L'integrazione delle facciate fotovoltaiche non solo rafforza l'autosufficienza energetica dell'impianto, ma valorizza anche l'architettura in modo mirato. Il BIPV si rivela quindi la soluzione ideale per gli edifici in località alpine, dove i classici impianti sui tetti raggiungono i propri limiti.
Dettagli del sistema
Sono stati utilizzati 259 moduli del tipo Das Solar 430 W (154 alla stazione a monte, 105 alla stazione a valle). La conversione dell'energia avviene tramite un SMA Sunny Tripower X 50 e due SMA Sunny Tripower X 20. Non è stata integrata alcuna batteria. Il monitoraggio avviene tramite un sistema proprio del gestore della rete di distribuzione Genedis. Come sottostruttura è stato utilizzato il sistema Novotegra.
Realizzazione
I lavori di installazione sono iniziati nel settembre 2024 alla stazione a valle e sono proseguiti a novembre alla stazione a monte. La progettazione e la realizzazione sono state curate da Setelec SA con un team composto da due a cinque specialisti per ogni fase di costruzione.
Le condizioni in loco hanno posto requisiti elevati: lavori su pendii con pendenze fino a 30° con assicurazione tramite fune, l'utilizzo della cabinovia per il trasporto dei materiali e temperature rigide hanno caratterizzato lo svolgimento del progetto. Inoltre, l'impalcatura ha dovuto essere adattata più volte per consentire il montaggio dei moduli solari. Allo stesso tempo, i tempi a disposizione erano stretti per garantire la messa in funzione prima delle festività.

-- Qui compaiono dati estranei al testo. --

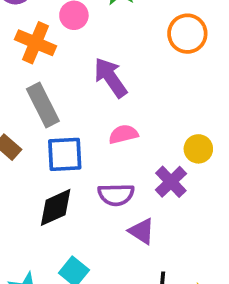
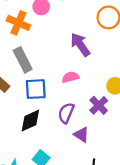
purple arrow: (111, 78) -> (80, 45), moved
purple semicircle: (116, 195) -> (66, 113), turned 114

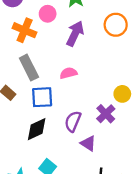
purple arrow: (80, 45) -> (75, 34), moved, turned 60
pink semicircle: (70, 77) -> (68, 73), moved

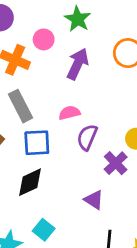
purple semicircle: (73, 121) -> (87, 137), moved

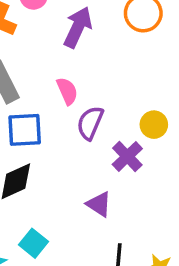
pink semicircle: (69, 113) -> (67, 91), turned 80

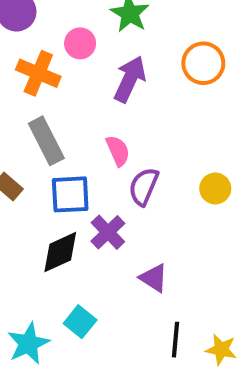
purple cross: (127, 156) -> (108, 232), moved

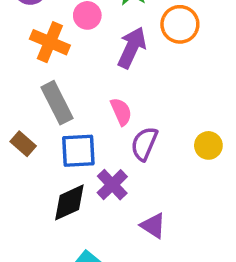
orange circle: (203, 63) -> (180, 24), moved

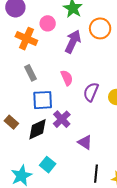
gray rectangle: (57, 103) -> (31, 73), size x0.7
brown rectangle: (23, 144) -> (11, 122), moved
purple semicircle: (144, 144) -> (91, 92), moved

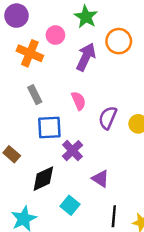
black diamond: (38, 129) -> (43, 179), moved
cyan square: (48, 165) -> (70, 205), moved

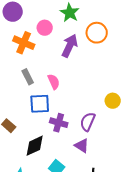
pink semicircle: (79, 101) -> (54, 82), moved
purple semicircle: (108, 118) -> (88, 122), moved
purple cross: (72, 151) -> (59, 123), turned -30

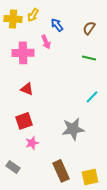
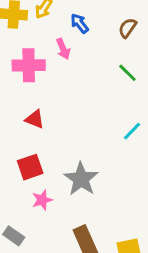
green line: (89, 58) -> (127, 73), turned 32
gray star: (73, 129) -> (81, 179), moved, turned -30

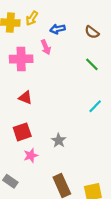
blue arrow: (80, 23) -> (58, 29), turned -64
brown semicircle: (127, 28) -> (92, 32), turned -88
gray star: (81, 179) -> (59, 140), size x0.6

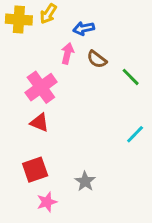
brown semicircle: (92, 32) -> (97, 59), moved
pink arrow: (46, 47) -> (67, 53), turned -144
pink cross: (21, 59) -> (41, 87), moved, turned -35

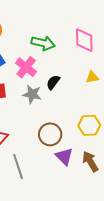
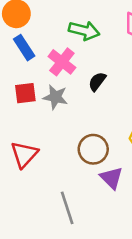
gray star: (32, 94) -> (55, 97), moved
gray line: (18, 166) -> (67, 208), moved

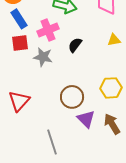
pink cross: (62, 62) -> (48, 30), turned 30
red square: (25, 93) -> (20, 43), moved

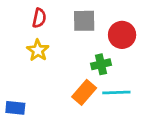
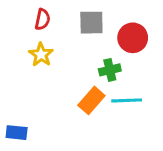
blue rectangle: (15, 108) -> (17, 133), moved

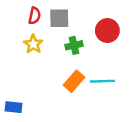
gray square: (91, 23) -> (59, 18), moved
green cross: (110, 70) -> (74, 45), moved

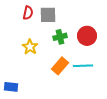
red circle: (107, 31) -> (87, 36), moved
yellow star: (33, 44) -> (30, 47), moved

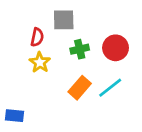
red semicircle: (28, 13) -> (37, 37), moved
cyan line: (83, 66) -> (110, 88), turned -36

- Produzione invernale ottimizzata grazie alle superfici verticali
- Riduzione del consumo esterno di energia elettrica
- Valorizzazione estetica dell'edificio
- Riduzione sostenibile dell'impronta di CO2
Fondamentali per il successo del progetto sono stati lo stretto coordinamento con il gestore della rete di distribuzione Genedis per l’allacciamento alla rete e la coordinazione con lo studio di architettura Alexandre Revaz – REVAZ ARCHITECTES Sàrl. A ciò si sono aggiunti precisi calcoli statici e un team di montaggio esperto, che ha lavorato in modo efficiente anche in condizioni impegnative.
Un modello per la Svizzera occidentale
Questo progetto dimostra in modo impressionante il potenziale del fotovoltaico integrato nell'edificio per le infrastrutture turistiche, industriali e pubbliche. Le facciate solari sono una soluzione convincente per gli edifici con limitazioni climatiche o architettoniche.